| Assignment |
Only the lines below between the one holding "Una experiencia muy buena donde me desnudé" and the one holding "rve in Madagascar, located", inclusive, are to be reproduced word for word; the pictures are to be left out.

[Dataset entries]

----------

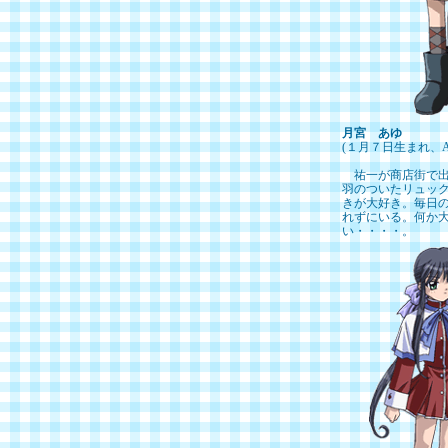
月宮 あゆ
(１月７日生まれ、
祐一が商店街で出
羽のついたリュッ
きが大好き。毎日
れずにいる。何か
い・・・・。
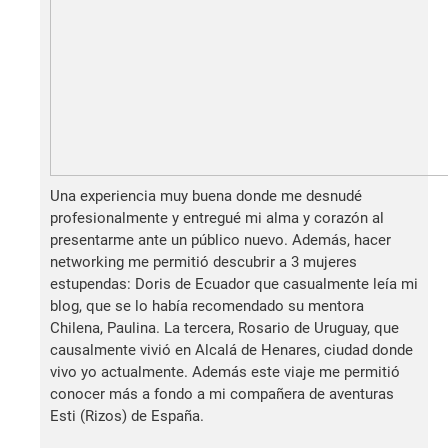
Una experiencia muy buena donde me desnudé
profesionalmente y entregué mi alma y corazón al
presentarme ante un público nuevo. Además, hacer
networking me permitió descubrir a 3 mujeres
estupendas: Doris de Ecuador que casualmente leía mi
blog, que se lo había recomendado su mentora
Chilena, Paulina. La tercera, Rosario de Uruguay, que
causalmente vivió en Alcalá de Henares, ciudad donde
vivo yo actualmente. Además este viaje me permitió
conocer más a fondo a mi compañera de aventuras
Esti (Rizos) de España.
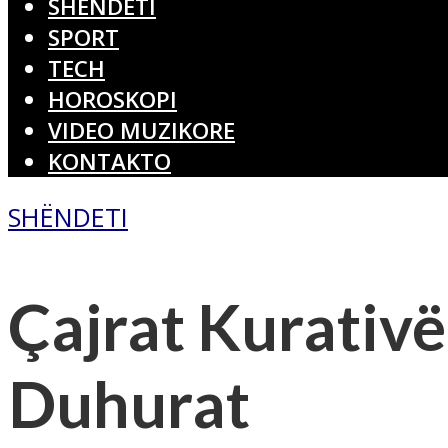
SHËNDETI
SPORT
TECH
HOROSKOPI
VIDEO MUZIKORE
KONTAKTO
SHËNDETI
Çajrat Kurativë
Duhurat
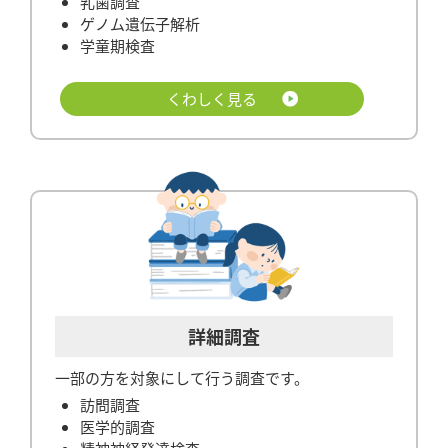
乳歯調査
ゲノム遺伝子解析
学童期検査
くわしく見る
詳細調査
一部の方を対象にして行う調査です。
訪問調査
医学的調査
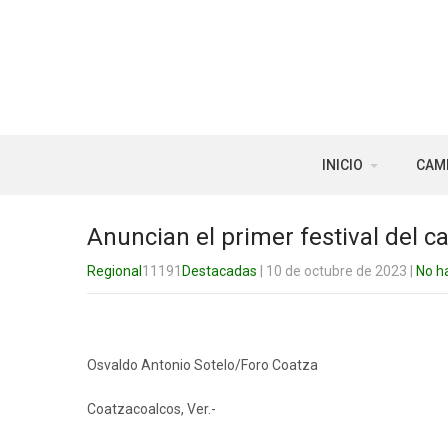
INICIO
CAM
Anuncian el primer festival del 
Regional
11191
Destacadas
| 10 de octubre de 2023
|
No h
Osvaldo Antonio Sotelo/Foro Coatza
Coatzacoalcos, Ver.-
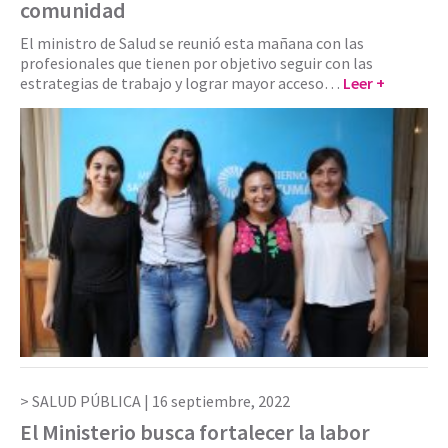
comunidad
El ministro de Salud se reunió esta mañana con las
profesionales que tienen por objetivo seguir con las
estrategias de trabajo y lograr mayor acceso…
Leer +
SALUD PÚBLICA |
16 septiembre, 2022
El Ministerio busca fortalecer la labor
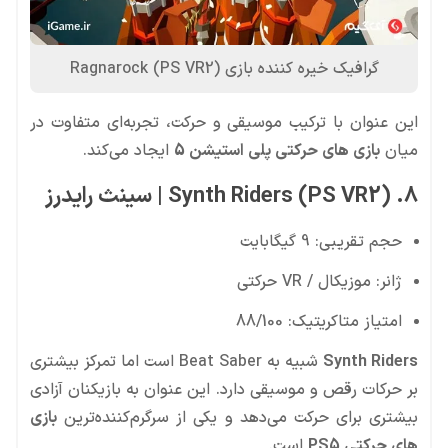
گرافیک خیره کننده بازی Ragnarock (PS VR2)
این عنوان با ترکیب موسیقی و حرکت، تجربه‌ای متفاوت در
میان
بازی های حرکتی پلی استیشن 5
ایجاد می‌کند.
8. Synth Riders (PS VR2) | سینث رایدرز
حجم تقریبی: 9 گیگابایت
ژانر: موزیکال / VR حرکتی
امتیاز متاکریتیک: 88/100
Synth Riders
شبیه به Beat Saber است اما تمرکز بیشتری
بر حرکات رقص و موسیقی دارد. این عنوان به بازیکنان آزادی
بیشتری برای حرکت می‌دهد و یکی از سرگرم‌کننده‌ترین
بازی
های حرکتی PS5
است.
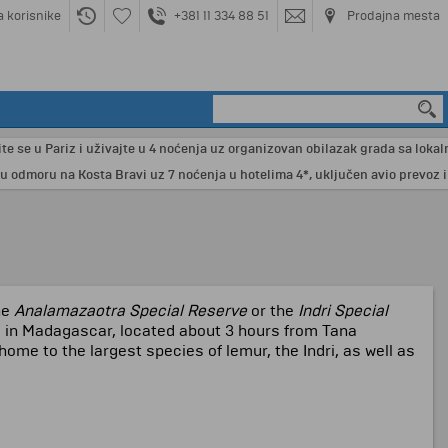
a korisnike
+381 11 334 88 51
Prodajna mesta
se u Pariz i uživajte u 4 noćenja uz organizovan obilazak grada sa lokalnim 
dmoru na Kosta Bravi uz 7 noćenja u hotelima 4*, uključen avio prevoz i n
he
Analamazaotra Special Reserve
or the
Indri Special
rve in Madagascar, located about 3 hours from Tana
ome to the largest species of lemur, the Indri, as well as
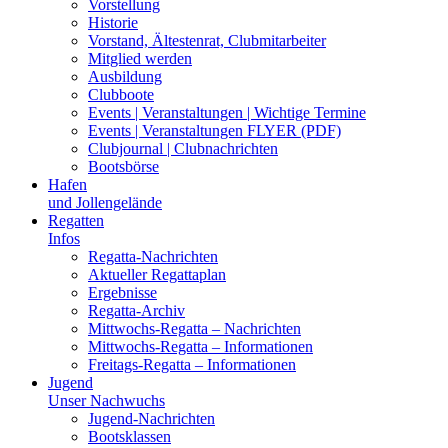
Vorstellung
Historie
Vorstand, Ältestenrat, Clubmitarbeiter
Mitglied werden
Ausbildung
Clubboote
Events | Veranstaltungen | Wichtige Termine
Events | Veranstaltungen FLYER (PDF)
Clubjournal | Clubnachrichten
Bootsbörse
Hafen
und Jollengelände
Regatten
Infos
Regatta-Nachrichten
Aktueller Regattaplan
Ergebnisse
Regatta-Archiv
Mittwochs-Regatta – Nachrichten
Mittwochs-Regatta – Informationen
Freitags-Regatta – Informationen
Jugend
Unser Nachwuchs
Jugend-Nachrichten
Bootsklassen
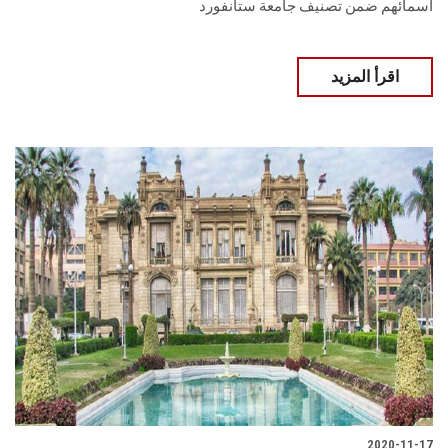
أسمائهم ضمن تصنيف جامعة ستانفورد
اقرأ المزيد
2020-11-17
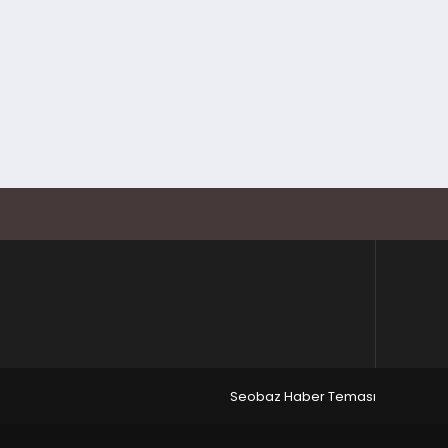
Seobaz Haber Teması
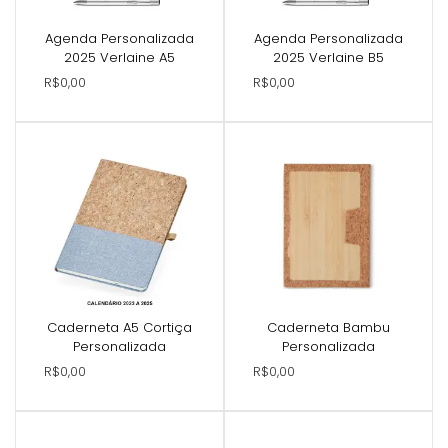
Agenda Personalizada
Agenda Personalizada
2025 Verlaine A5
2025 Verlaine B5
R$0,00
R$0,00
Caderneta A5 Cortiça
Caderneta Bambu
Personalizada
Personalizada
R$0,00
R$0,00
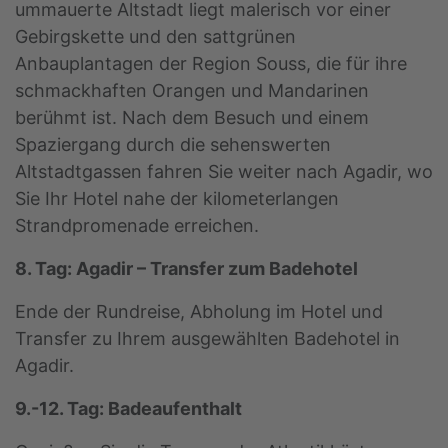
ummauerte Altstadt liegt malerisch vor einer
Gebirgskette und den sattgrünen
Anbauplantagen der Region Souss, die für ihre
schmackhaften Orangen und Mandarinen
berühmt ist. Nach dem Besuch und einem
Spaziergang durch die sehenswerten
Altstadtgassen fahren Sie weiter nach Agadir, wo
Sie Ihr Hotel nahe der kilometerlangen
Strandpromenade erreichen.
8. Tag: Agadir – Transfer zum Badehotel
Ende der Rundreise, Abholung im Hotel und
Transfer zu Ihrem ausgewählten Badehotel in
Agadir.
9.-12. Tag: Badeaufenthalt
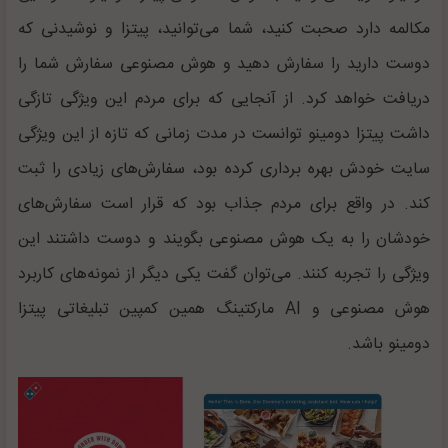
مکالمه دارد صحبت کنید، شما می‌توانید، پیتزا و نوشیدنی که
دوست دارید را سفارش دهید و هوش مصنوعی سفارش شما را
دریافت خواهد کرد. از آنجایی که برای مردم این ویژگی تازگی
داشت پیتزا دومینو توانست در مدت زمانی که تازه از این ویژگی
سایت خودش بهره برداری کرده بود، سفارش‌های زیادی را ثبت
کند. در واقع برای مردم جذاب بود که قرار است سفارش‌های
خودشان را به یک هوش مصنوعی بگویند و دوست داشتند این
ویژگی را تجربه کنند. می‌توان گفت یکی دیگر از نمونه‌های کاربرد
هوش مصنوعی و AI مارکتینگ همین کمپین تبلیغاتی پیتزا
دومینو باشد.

----------

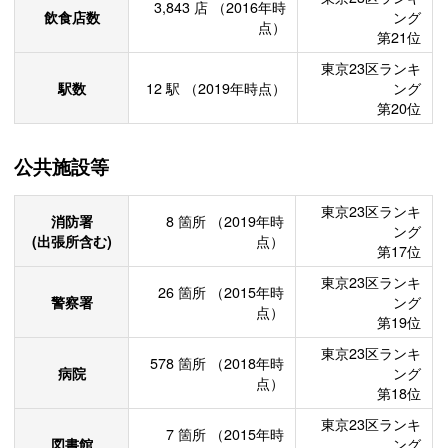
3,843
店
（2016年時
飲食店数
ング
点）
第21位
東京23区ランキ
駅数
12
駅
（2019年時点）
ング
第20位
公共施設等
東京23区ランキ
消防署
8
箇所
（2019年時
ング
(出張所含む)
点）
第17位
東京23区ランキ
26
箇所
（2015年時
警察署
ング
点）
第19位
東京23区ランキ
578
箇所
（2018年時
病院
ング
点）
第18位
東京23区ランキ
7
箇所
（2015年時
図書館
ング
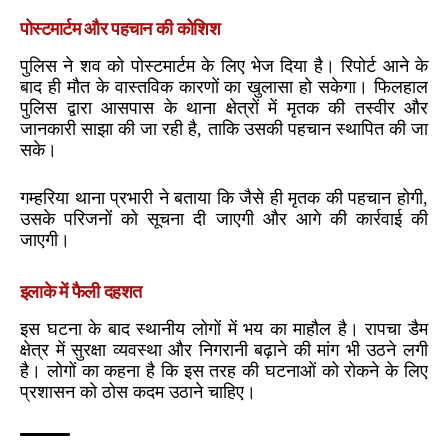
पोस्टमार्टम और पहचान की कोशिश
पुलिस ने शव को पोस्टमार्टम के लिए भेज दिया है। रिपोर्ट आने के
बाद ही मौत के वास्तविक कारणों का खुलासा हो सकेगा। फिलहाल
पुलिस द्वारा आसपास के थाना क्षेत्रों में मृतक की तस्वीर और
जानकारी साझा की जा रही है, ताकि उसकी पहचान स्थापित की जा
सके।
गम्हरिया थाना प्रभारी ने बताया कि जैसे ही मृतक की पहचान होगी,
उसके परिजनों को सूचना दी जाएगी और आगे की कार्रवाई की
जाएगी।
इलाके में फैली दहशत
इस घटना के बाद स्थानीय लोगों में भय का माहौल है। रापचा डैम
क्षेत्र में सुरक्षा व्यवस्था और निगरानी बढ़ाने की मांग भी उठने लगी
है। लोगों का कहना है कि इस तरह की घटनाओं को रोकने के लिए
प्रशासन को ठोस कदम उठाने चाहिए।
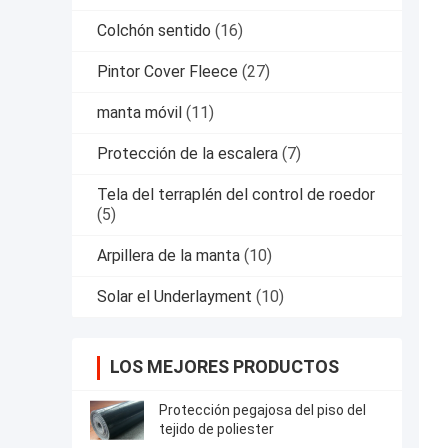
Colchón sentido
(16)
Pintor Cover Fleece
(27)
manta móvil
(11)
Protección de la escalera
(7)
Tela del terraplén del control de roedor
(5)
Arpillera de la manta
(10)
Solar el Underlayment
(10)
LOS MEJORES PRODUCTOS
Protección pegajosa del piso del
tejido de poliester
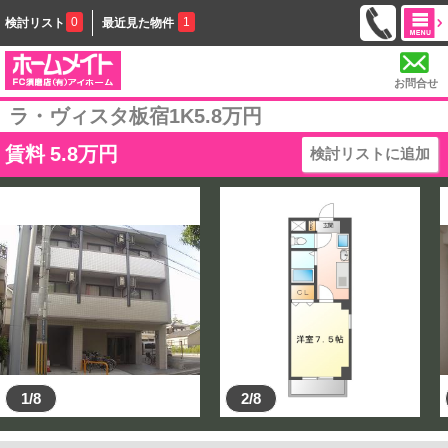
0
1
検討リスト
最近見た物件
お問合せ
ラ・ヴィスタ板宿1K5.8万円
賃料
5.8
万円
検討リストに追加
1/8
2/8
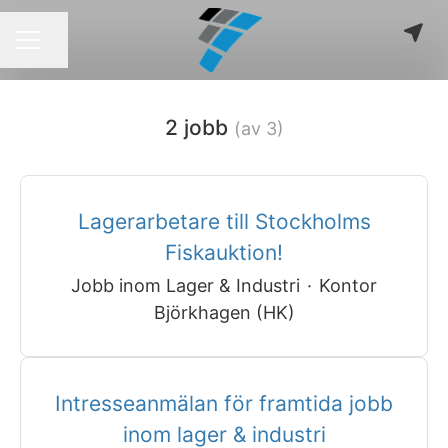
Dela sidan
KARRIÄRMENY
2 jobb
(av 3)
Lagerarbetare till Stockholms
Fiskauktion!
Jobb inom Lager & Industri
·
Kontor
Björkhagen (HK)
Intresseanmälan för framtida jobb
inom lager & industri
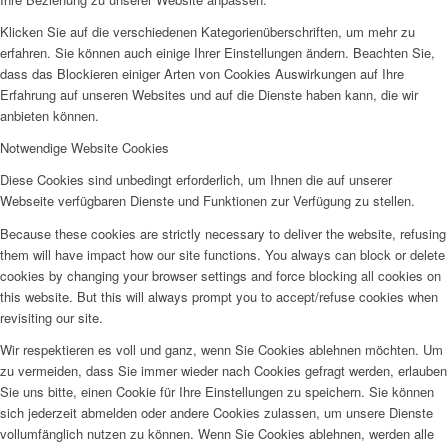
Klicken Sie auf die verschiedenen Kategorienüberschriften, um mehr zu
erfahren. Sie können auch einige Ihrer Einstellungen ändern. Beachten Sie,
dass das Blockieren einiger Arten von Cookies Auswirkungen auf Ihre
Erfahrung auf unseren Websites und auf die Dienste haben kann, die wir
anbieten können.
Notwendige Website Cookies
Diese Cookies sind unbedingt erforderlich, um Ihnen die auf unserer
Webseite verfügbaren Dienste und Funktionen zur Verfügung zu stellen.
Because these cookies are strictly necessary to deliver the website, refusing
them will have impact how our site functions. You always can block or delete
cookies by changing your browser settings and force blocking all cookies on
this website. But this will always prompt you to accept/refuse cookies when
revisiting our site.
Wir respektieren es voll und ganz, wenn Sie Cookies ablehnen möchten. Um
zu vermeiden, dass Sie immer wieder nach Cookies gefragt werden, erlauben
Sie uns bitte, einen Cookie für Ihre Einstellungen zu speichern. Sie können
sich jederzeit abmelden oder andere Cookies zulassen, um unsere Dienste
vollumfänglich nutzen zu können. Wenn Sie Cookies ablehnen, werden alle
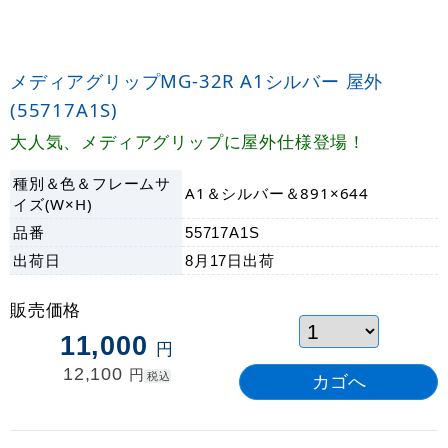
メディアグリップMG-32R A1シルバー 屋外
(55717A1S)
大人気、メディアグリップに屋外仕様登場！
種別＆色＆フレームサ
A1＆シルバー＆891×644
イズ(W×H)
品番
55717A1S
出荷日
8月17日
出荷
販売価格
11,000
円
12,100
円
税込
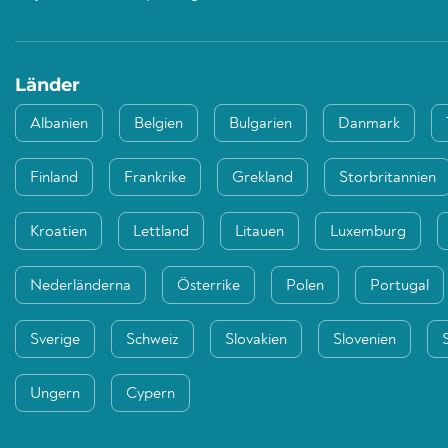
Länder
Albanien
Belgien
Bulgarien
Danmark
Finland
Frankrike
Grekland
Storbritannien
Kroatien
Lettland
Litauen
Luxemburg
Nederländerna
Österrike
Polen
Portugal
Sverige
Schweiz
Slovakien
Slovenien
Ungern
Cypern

----------

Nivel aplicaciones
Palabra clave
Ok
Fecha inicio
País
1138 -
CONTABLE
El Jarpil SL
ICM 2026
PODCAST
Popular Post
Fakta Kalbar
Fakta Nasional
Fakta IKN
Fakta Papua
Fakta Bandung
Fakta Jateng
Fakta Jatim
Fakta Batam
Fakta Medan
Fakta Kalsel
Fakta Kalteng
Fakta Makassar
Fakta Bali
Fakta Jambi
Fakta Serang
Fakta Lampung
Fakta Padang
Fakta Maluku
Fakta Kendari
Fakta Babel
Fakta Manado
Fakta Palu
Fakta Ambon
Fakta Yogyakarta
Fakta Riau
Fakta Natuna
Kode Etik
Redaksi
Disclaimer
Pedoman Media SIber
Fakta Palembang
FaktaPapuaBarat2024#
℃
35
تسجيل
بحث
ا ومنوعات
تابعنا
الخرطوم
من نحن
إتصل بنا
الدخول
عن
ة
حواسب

----------

| Result of this task |
Una experiencia muy buena donde me desnudé
profesionalmente y entregué mi alma y corazón al
presentarme ante un público nuevo. Además, hacer
networking me permitió descubrir a 3 mujeres
estupendas: Doris de Ecuador que casualmente leía mi
blog, que se lo había recomendado su mentora
Chilena, Paulina. La tercera, Rosario de Uruguay, que
causalmente vivió en Alcalá de Henares, ciudad donde
vivo yo actualmente. Además este viaje me permitió
conocer más a fondo a mi compañera de aventuras
Esti (Rizos) de España.
SHËNDETI
SPORT
TECH
HOROSKOPI
VIDEO MUZIKORE
KONTAKTO
SHËNDETI
Çajrat Kurativë
Duhurat
乳歯調査
ゲノム遺伝子解析
学童期検査
くわしく見る
詳細調査
一部の方を対象にして行う調査です。
訪問調査
医学的調査
INICIO
CAM
Anuncian el primer festival del 
Regional
11191
Destacadas
| 10 de octubre de 2023
|
No h
Osvaldo Antonio Sotelo/Foro Coatza
Coatzacoalcos, Ver.-
comunidad
El ministro de Salud se reunió esta mañana con las
profesionales que tienen por objetivo seguir con las
estrategias de trabajo y lograr mayor acceso…
Leer +
SALUD PÚBLICA |
16 septiembre, 2022
El Ministerio busca fortalecer la labor
گرافیک خیره کننده بازی Ragnarock (PS VR2)
این عنوان با ترکیب موسیقی و حرکت، تجربه‌ای متفاوت در
میان
بازی های حرکتی پلی استیشن 5
ایجاد می‌کند.
8. Synth Riders (PS VR2) | سینث رایدرز
حجم تقریبی: 9 گیگابایت
ژانر: موزیکال / VR حرکتی
امتیاز متاکریتیک: 88/100
Synth Riders
شبیه به Beat Saber است اما تمرکز بیشتری
بر حرکات رقص و موسیقی دارد. این عنوان به بازیکنان آزادی
بیشتری برای حرکت می‌دهد و یکی از سرگرم‌کننده‌ترین
بازی
های حرکتی PS5
است.
a korisnike
+381 11 334 88 51
Prodajna mesta
se u Pariz i uživajte u 4 noćenja uz organizovan obilazak grada sa lokalnim 
dmoru na Kosta Bravi uz 7 noćenja u hotelima 4*, uključen avio prevoz i n
he
Analamazaotra Special Reserve
or the
Indri Special
rve in Madagascar, located about 3 hours from Tana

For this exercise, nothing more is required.